When a Palæolithic politician claimed to have “crushed his critic,” he meant that he had succeeded in dropping a tree or a ton of earth upon him. When it was said that one bright and intelligent member of that early sociology had “annihilated his opponent,” that opponent’s friends and relations took no further interest in him. It meant that he was actually annihilated. Bits of him might be found, but the most of him would be hopelessly scattered. When the adherents of any particular Cave Dweller remarked that their man was wiping the floor with his rival, it did not mean that he was talking himself red in the face to a bored audience of sixteen friends and a reporter. It meant that he was dragging that rival by the legs round the enclosure and making the place damp and untidy with him.

Early instances of “Dumping.”

Maybe the Cave Dweller, finding nuts in his own neighbourhood growing scarce, would emigrate himself: for even in that age the politician was not always logical. Thus rôles became reversed. The defender of his country became the alien, dumping himself where he was not wanted. The charm of those early political arguments lay in their simplicity. A child could have followed every point. There could never have been a moment’s doubt, even among his own followers, as to what a Palæolithic statesman really meant to convey. At the close of the contest the party who considered it had won the moral victory would be cleared away, or buried neatly on the spot, according to taste: and the discussion, until the arrival of the next generation, was voted closed.

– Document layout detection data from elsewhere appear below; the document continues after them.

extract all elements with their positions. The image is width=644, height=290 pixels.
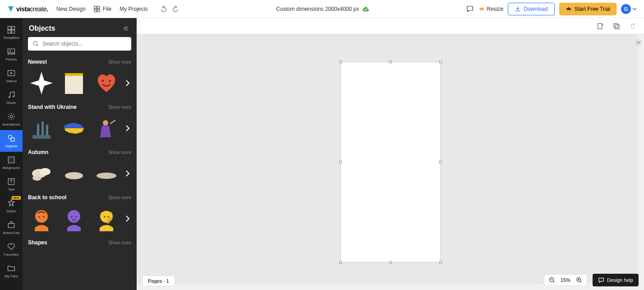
object-kid-yellow[interactable]	[93, 205, 120, 232]
nav-background[interactable]: Bckground	[0, 152, 23, 173]
show-more-shapes[interactable]: Show more	[108, 240, 131, 245]
svg-rect-3	[97, 9, 100, 11]
object-ukraine-map[interactable]	[60, 115, 87, 142]
object-clouds-1[interactable]	[28, 160, 55, 187]
next-arrow-icon[interactable]	[123, 169, 132, 178]
search-input[interactable]	[42, 41, 127, 47]
svg-point-12	[13, 96, 14, 97]
nav-text[interactable]: Text	[0, 173, 23, 195]
resize-handle[interactable]	[339, 161, 342, 164]
svg-rect-27	[41, 122, 44, 135]
svg-point-11	[9, 96, 10, 98]
object-star[interactable]	[28, 70, 55, 97]
crown-icon	[566, 6, 572, 12]
nav-favorites[interactable]: Favorites	[0, 239, 23, 260]
show-more-newest[interactable]: Show more	[108, 60, 131, 65]
grid-icon	[94, 6, 100, 12]
resize-handle[interactable]	[439, 61, 442, 63]
nav-photos[interactable]: Photos	[0, 43, 23, 65]
document-title[interactable]: Custom dimensions 2000x4000 px	[276, 6, 369, 12]
svg-point-29	[103, 120, 108, 126]
delete-icon	[629, 22, 637, 30]
download-button[interactable]: Download	[508, 3, 554, 15]
object-heart-face[interactable]	[93, 70, 120, 97]
pages-button[interactable]: Pages · 1	[142, 276, 175, 286]
undo-icon[interactable]	[160, 5, 168, 13]
objects-panel: Objects NewestShow more Stand with Ukrai…	[23, 18, 137, 290]
object-kid-purple[interactable]	[60, 205, 87, 232]
nav-animations[interactable]: Animations	[0, 108, 23, 130]
nav-music[interactable]: Music	[0, 87, 23, 108]
nav-videos[interactable]: Videos	[0, 65, 23, 87]
svg-point-23	[102, 80, 104, 82]
styles-icon	[7, 199, 16, 208]
scrollbar-vertical[interactable]	[638, 34, 644, 290]
duplicate-icon[interactable]	[612, 22, 621, 30]
next-arrow-icon[interactable]	[123, 79, 132, 88]
svg-rect-19	[8, 224, 14, 228]
svg-rect-44	[598, 23, 602, 29]
resize-button[interactable]: Resize	[478, 6, 504, 12]
nav-rail: Templates Photos Videos Music Animations…	[0, 18, 23, 290]
file-menu[interactable]: File	[94, 6, 111, 12]
svg-point-14	[8, 113, 14, 119]
object-note[interactable]	[60, 70, 87, 97]
resize-handle[interactable]	[339, 261, 342, 264]
show-more-school[interactable]: Show more	[108, 195, 131, 200]
objects-icon	[7, 134, 16, 143]
panel-title: Objects	[29, 24, 55, 33]
search-objects[interactable]	[28, 37, 131, 51]
category-newest: Newest	[28, 59, 47, 65]
account-menu[interactable]: G	[621, 4, 637, 14]
svg-point-15	[8, 135, 12, 139]
new-design-link[interactable]: New Design	[56, 6, 86, 12]
svg-point-42	[104, 216, 106, 218]
nav-styles[interactable]: NEWStyles	[0, 195, 23, 217]
svg-rect-4	[8, 27, 11, 30]
next-arrow-icon[interactable]	[123, 214, 132, 223]
svg-rect-25	[32, 135, 51, 139]
add-page-icon[interactable]	[596, 22, 604, 30]
resize-handle[interactable]	[439, 261, 442, 264]
object-musician[interactable]	[93, 115, 120, 142]
object-kid-orange[interactable]	[28, 205, 55, 232]
object-statue[interactable]	[28, 115, 55, 142]
gear-icon[interactable]	[635, 39, 642, 46]
svg-point-43	[108, 216, 109, 218]
resize-handle[interactable]	[389, 61, 392, 63]
canvas-area: Pages · 1 15% Design help	[137, 18, 644, 290]
nav-my-files[interactable]: My Files	[0, 260, 23, 282]
logo[interactable]: vistacreate.	[7, 5, 48, 13]
svg-point-36	[39, 216, 40, 218]
object-clouds-3[interactable]	[93, 160, 120, 187]
nav-brand-kits[interactable]: Brand Kits	[0, 217, 23, 239]
heart-icon	[7, 242, 16, 251]
my-projects-link[interactable]: My Projects	[120, 6, 148, 12]
canvas-viewport[interactable]	[137, 34, 644, 290]
collapse-panel-icon[interactable]	[123, 25, 130, 32]
zoom-value[interactable]: 15%	[561, 277, 570, 283]
design-help-button[interactable]: Design help	[593, 274, 639, 286]
svg-point-13	[10, 116, 13, 118]
logo-text: vistacreate.	[16, 5, 48, 13]
object-clouds-2[interactable]	[60, 160, 87, 187]
nav-objects[interactable]: Objects	[0, 130, 23, 152]
artboard[interactable]	[340, 62, 441, 262]
resize-handle[interactable]	[389, 261, 392, 264]
animations-icon	[7, 112, 16, 121]
chat-icon	[598, 277, 604, 283]
show-more-ukraine[interactable]: Show more	[108, 105, 131, 110]
svg-rect-0	[94, 6, 97, 8]
comment-icon[interactable]	[466, 5, 474, 13]
resize-handle[interactable]	[339, 61, 342, 63]
category-ukraine: Stand with Ukraine	[28, 104, 77, 110]
resize-handle[interactable]	[439, 161, 442, 164]
zoom-in-icon[interactable]	[576, 277, 582, 283]
nav-templates[interactable]: Templates	[0, 22, 23, 43]
svg-point-9	[9, 50, 11, 51]
show-more-autumn[interactable]: Show more	[108, 150, 131, 155]
redo-icon[interactable]	[171, 5, 179, 13]
start-trial-button[interactable]: Start Free Trial	[559, 3, 616, 15]
next-arrow-icon[interactable]	[123, 124, 132, 133]
zoom-out-icon[interactable]	[549, 277, 555, 283]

All this must have been harassing, but it did serve to pass away the time. Civilization has brought into being a section of the community with little else to do but to amuse itself. For youth to play is natural; the young barbarian plays, the kitten plays, the colt gambols, the lamb skips. But man is the only animal that gambols and jumps and skips after it has reached maturity. Were we to meet an elderly bearded goat, springing about in the air and behaving, generally speaking, like a kid, we should say it had gone mad. Yet we throng in our thousands to watch elderly ladies and gentlemen jumping about after a ball, twisting themselves into strange shapes, rushing, racing, falling over one another; and present them with silver-backed hair-brushes and gold-handled umbrellas as a reward to them for doing so.

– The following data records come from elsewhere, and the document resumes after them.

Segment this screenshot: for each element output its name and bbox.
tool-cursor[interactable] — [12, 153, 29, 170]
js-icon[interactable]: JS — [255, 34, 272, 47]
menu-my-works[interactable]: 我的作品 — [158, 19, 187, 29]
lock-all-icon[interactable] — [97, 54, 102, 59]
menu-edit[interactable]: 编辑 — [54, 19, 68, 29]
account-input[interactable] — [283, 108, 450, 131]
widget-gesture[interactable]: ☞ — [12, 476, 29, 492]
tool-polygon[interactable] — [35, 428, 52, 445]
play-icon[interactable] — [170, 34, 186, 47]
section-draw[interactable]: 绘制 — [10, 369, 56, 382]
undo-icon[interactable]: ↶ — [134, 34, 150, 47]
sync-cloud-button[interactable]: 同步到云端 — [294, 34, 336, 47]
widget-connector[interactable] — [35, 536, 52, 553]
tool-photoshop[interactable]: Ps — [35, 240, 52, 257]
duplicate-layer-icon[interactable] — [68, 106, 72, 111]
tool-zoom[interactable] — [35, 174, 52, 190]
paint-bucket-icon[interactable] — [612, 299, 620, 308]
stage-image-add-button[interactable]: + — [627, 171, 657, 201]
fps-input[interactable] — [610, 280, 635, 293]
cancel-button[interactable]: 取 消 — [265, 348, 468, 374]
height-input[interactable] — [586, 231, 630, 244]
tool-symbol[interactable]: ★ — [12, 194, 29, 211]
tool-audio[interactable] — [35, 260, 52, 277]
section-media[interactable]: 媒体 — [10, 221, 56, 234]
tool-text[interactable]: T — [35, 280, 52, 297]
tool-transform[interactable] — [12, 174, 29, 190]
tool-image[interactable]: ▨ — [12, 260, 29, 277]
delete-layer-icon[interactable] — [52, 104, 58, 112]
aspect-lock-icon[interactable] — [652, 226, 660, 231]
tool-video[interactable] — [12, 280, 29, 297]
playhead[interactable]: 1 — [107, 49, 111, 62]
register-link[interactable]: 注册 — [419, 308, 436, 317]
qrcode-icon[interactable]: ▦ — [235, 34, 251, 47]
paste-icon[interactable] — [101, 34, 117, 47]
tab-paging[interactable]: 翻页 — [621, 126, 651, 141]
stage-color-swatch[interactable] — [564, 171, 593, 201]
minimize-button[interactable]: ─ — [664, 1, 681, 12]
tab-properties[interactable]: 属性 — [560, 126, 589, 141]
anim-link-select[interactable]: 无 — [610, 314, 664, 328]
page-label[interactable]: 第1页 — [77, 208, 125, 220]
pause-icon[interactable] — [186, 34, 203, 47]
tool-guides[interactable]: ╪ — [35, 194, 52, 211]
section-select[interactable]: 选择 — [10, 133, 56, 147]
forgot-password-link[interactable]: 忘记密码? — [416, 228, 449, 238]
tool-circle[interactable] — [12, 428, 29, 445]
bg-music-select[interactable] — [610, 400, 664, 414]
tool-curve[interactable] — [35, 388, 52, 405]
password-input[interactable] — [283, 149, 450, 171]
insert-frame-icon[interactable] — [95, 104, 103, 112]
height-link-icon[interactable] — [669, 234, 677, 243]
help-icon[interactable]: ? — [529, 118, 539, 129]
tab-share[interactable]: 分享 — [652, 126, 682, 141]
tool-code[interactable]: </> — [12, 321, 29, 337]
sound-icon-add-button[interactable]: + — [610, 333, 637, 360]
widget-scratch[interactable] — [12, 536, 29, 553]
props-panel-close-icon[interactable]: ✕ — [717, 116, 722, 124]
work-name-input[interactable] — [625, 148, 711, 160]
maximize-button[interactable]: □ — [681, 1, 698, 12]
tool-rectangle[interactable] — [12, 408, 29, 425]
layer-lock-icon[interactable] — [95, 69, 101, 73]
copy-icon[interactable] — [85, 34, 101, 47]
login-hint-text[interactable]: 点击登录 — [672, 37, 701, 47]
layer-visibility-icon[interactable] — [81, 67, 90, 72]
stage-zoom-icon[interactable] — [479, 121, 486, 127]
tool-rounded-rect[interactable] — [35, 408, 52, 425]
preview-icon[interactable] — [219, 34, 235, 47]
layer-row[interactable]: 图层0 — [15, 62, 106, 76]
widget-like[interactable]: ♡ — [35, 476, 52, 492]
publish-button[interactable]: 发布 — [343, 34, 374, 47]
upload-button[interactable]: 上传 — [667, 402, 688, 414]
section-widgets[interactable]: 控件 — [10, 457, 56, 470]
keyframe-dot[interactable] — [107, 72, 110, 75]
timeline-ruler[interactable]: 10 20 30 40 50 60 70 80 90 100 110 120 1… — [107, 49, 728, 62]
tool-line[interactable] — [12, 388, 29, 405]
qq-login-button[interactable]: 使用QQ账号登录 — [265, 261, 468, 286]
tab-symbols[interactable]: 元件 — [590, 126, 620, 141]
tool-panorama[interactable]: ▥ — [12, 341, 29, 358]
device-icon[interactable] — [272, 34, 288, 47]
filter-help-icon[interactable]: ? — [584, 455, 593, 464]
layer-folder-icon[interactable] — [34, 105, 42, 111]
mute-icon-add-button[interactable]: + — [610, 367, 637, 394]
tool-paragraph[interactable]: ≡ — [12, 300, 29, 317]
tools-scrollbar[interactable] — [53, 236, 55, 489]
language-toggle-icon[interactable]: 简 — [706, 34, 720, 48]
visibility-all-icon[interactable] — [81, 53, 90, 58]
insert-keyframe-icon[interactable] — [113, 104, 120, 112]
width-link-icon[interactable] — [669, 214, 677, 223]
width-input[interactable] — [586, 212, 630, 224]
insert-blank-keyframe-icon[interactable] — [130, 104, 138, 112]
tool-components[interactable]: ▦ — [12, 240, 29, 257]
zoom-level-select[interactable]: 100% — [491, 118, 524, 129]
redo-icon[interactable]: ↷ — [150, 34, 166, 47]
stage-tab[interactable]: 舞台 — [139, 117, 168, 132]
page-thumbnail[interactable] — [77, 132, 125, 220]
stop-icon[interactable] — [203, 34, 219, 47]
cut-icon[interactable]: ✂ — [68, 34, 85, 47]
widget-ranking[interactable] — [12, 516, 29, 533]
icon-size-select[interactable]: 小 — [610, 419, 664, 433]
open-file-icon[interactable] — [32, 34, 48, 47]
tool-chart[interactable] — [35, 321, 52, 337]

Imagine some scientific inhabitant of one of the larger fixed stars examining us through a magnifying-glass as we examine ants. Our amusements would puzzle him. The ball of all sorts and sizes, from the marble to the pushball, would lead to endless scientific argument.

“What is it? Why are these men and women always knocking it about, seizing it wherever and whenever they find it and worrying it?”

The observer from that fixed star would argue that the Ball must be some malignant creature of fiendish power, the great enemy of the human race. Watching our cricket-fields, our tennis-courts, our golf links, he would conclude that a certain section of mankind had been told off to do battle with the “Ball” on behalf of mankind in general.

“As a rule,” so he would report, “it is a superior class of insect to which this special duty has been assigned. They are a friskier, gaudier species than their fellows.

Cricket, as viewed from the fixed Stars.

“For this one purpose they appear to be kept and fed. They do no other work, so far as I have been able to ascertain. Carefully selected and trained, their mission is to go about the world looking for Balls. Whenever they find a Ball they set to work to kill it. But the vitality of these Balls is extraordinary. There is a medium-sized, reddish species that, on an average, takes three days to kill. When one of these is discovered, specially trained champions are summoned from every corner of the country. They arrive in hot haste, eager for the battle, which takes place in the presence of the entire neighbourhood. The number of champions for some reason or another is limited to twenty-two. Each one seizing in turn a large piece of wood, rushes at the Ball as it flies along the ground, or through the air, and strikes at it with all his force. When, exhausted, he can strike no longer, he throws down his weapon and retires into a tent, where he is restored to strength by copious draughts of a drug the nature of which I have been unable to discover. Meanwhile, another has picked up the fallen weapon, and the contest is continued without a moment’s interruption. The Ball makes frantic efforts to escape from its tormentors, but every time it is captured and flung back. So far as can be observed, it makes no attempt at retaliation, its only object being to get away; though, occasionally—whether by design or accident—it succeeds in inflicting injury upon one or other of its executioners, or more often upon one of the spectators, striking him either on the head or about the region of the waist, which, judging by results, would appear, from the Ball’s point of view, to be the better selection. These small reddish Balls are quickened into life evidently by the heat of the sun; in the cold season they disappear, and their place is taken by a much larger Ball. This Ball the champions kill by striking it with their feet and with their heads. But sometimes they will attempt to suffocate it by falling on it, some dozen of them at a time.